A change in the underlying platform, such as the Kubernetes version, brings a lot of attention to the testing that happens in the pipeline. The resilience score may reduce, indicating new potential weaknesses are found under the upgraded platform. This scenario is incredibly important to platform owners and applications that deploy to these platforms. Often enterprises get behind in performing Kubernetes upgrades and will go through multiple version updates at a time. Usually the new versions don't introduce too many changes, but if the platform is behind, it can introduce latent issues that will impact an application team in the future.

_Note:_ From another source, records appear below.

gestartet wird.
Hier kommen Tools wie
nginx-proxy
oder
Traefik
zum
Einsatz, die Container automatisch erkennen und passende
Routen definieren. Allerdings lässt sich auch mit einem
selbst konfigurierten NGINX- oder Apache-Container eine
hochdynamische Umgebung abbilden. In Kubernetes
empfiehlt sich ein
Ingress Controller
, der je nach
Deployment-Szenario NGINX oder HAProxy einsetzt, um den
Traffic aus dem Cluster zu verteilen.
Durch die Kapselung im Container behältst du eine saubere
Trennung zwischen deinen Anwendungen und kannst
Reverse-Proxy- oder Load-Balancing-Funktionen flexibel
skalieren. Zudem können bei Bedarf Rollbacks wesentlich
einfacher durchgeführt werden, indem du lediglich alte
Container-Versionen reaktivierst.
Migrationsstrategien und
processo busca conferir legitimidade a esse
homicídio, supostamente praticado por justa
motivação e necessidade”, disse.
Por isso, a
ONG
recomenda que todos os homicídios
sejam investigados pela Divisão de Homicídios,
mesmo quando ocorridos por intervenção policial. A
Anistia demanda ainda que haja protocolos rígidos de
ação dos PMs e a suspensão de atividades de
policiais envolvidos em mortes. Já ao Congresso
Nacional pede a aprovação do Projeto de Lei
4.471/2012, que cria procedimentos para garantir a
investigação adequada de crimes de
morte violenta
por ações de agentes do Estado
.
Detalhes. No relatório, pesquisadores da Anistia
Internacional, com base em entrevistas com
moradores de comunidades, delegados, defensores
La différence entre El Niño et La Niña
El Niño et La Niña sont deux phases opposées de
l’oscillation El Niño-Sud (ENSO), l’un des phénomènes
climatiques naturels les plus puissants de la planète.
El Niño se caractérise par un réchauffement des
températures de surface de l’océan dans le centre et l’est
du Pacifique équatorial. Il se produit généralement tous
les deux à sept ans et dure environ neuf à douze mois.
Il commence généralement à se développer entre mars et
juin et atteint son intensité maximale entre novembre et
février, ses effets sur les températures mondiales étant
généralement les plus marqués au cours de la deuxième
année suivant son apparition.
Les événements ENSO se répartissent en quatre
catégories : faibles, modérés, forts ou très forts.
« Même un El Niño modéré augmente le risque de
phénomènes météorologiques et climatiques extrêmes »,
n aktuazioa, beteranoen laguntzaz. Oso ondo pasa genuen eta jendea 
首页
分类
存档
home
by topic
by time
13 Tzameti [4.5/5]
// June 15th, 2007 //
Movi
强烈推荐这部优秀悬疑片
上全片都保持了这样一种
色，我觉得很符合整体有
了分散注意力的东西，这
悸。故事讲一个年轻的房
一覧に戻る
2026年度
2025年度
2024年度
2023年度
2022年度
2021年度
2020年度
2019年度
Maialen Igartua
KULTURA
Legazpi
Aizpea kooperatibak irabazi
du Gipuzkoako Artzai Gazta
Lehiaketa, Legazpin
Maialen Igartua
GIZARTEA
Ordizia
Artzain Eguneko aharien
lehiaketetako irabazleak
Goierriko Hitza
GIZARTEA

If you can introduce automated chaos tests into the CD pipeline for these applications you can get ahead of impact that would only be revealed later during an incident.
This use case requires coordination between the SRE/Ops teams and the pipeline builders to add resilience tests related to recently found incidents or alerts. Each incident or alert can potentially result in a new chaos experiment if not already added to the database.
If the new changes are about configuration changes within the software or in the target infrastructure, the resilience tests can bring new knowledge about potential weaknesses. This is another scenario where the resilience tests that passed earlier will start failing because the target environment changed through a higher or lower configuration.
Developers create chaos experiments in the chaos project. The chaos experiments are then pulled into the pipeline as steps. Each run of a chaos step results in either meeting the expected resilience score or failing to meet it, at which point the configured failure strategy of the pipeline stage can be invoked.
Create a chaos experiment and run it to make sure it runs to completion. The relevant probes are added to avoid a false positive or false negative scenario around the resilience score.
Add this chaos experiment to the pipeline as a chaos step.
Choose a failure strategy. The failure strategy is planned at the CD stage level. It can be configured against each chaos experiment or through a shell script step at the end of the execution of all chaos experiments.
Example 1: Configuring failure strategy when only one chaos experiment is in the pipeline.
Example 2: When multiple chaos experiments are added to the pipeline.
In this case, you add the expected resilience scores for each chaos step but don’t configure the failure strategy for each experiment. Instead, a separate conditional failure step (shell script-based step) is added after all the chaos steps are executed.
The shell script can access the step results (resilience scores) of all the chaos experiments, and custom logic can be written based on your situation. The non-zero return value of this conditional failure step can kick off the failure strategy of the stage.
Introducing chaos experiments into the pipelines brings in significant benefits to the reliability of the business critical services, improves developer productivity and mitigates the risk of not handling the unknowns to a large extent. Use Harness CD and Harness CE together to seamlessly introduce resilience tests into the deployment stages of your pipelines.
Harness Chaos Engineering is built with the above building blocks needed to roll out the Continuous ResilienceTM approach of chaos engineering. It comes with many out-of-the-box faults, security governance, chaos hubs, the ability to integrate with CD pipelines and Feature Flags, and many more.